Task to complete - Once you have checked each line below, report only the number of lines that contain the word "Благоевград".

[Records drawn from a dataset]

-------

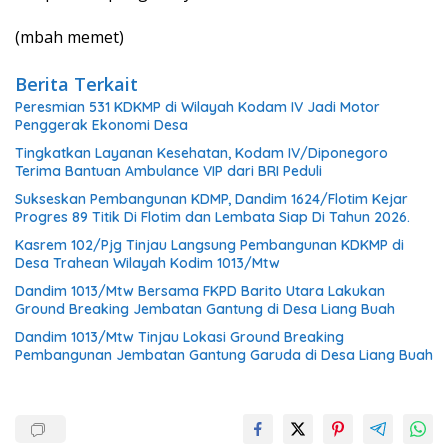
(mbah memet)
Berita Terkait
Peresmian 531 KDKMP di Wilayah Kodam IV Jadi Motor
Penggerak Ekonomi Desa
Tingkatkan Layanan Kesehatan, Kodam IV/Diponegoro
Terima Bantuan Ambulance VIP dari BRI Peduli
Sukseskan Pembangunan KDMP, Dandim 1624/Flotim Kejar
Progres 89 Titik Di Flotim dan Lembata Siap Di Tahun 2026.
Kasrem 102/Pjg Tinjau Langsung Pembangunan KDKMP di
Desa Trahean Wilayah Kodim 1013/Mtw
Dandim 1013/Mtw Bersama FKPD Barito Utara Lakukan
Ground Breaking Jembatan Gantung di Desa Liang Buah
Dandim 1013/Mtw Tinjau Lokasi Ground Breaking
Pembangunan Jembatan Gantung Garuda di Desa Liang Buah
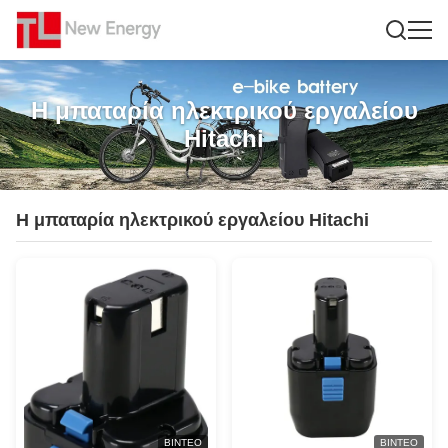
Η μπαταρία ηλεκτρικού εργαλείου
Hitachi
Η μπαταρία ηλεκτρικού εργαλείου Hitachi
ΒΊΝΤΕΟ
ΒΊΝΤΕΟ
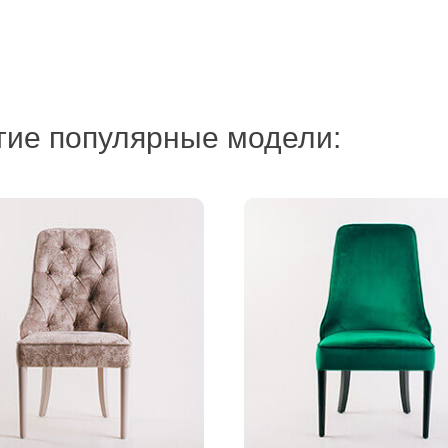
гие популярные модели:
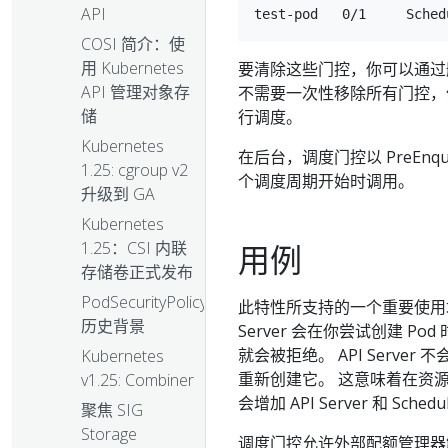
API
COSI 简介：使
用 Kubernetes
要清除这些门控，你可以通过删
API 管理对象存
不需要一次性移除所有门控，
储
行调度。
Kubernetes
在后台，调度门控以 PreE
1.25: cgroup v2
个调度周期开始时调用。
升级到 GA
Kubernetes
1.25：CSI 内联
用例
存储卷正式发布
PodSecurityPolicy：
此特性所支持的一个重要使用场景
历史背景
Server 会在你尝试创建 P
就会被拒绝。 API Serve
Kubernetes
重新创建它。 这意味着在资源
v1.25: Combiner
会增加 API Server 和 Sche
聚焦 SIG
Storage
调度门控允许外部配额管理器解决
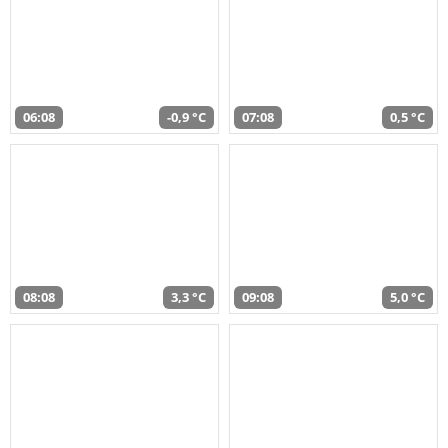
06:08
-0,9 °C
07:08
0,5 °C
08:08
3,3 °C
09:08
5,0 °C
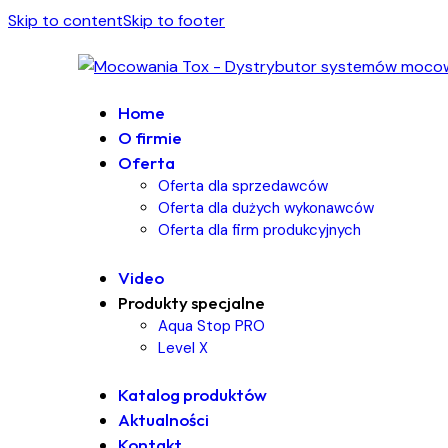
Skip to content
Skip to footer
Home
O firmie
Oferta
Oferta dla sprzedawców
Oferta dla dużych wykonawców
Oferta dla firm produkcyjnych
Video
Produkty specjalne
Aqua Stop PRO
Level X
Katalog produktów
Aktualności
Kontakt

-------

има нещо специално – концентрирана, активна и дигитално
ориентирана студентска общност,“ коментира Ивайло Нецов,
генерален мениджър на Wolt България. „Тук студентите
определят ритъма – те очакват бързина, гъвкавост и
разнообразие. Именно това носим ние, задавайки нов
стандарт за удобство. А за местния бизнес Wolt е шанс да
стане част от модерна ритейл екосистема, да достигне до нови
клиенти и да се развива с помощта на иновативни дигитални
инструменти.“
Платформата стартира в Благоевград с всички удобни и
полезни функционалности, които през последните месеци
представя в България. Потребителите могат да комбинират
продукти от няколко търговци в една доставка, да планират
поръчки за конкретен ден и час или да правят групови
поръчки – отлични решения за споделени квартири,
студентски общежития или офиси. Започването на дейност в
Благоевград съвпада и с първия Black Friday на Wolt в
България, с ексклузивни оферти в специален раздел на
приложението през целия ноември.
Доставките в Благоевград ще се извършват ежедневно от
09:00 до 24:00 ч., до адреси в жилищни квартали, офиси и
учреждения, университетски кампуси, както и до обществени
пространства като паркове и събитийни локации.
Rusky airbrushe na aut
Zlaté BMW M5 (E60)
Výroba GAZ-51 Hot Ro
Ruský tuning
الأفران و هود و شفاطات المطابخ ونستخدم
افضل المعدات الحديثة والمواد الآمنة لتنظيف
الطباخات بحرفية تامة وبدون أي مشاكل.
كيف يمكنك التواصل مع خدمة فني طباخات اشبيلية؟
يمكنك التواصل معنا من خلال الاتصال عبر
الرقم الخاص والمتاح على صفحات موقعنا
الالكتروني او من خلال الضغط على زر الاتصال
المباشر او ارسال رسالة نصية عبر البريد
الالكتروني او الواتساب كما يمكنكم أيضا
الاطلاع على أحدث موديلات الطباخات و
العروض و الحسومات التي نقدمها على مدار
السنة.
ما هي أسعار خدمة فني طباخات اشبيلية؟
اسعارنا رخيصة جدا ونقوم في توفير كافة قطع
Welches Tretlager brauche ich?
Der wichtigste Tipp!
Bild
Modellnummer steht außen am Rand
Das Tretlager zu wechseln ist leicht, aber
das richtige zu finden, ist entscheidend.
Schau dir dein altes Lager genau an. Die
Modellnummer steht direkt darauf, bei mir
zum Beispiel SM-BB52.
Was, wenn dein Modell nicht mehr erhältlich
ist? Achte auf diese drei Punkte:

-------

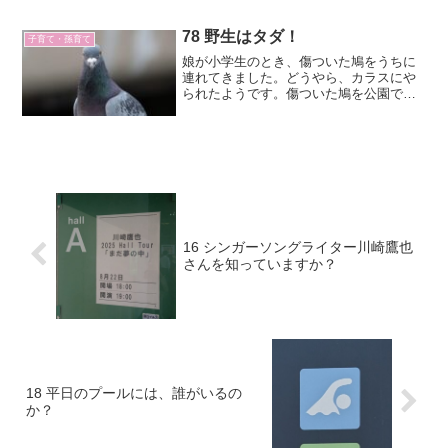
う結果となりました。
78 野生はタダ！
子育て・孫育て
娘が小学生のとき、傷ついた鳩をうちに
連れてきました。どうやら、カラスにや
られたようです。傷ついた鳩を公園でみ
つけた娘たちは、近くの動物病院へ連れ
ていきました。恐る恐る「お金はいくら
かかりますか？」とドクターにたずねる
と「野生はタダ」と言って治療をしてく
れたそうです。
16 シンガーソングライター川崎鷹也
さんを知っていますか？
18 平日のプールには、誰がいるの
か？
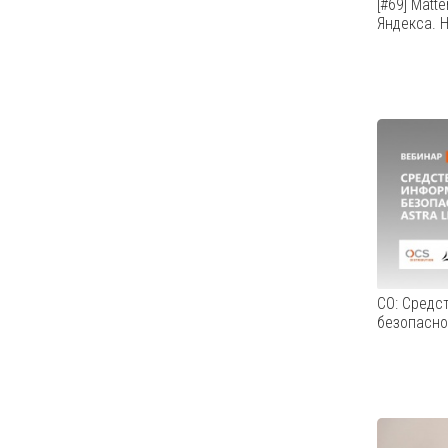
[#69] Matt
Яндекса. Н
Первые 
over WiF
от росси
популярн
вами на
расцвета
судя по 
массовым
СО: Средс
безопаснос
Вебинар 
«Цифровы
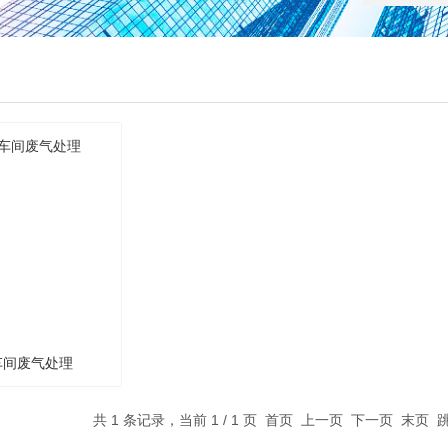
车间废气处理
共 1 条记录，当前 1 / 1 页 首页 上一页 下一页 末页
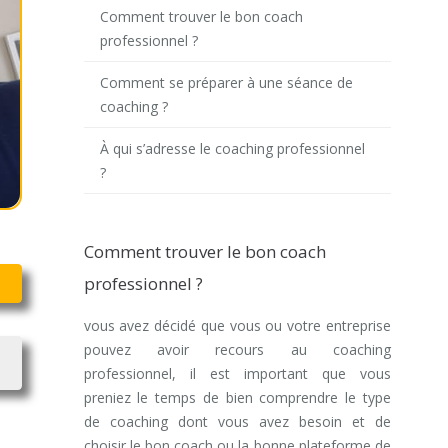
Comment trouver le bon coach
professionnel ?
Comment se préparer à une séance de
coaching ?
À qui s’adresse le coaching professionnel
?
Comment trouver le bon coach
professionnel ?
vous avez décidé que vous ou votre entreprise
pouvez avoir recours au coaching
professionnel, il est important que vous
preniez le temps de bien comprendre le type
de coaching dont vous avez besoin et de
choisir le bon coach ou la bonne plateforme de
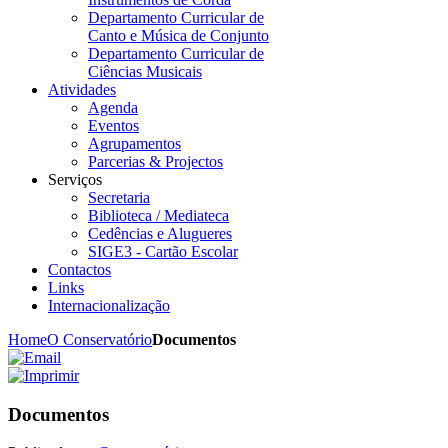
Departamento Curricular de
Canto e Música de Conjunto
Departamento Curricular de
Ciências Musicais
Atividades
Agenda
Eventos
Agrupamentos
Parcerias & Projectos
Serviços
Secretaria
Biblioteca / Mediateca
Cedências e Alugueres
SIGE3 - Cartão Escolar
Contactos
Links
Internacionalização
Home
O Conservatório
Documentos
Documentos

-------

Final answer - 3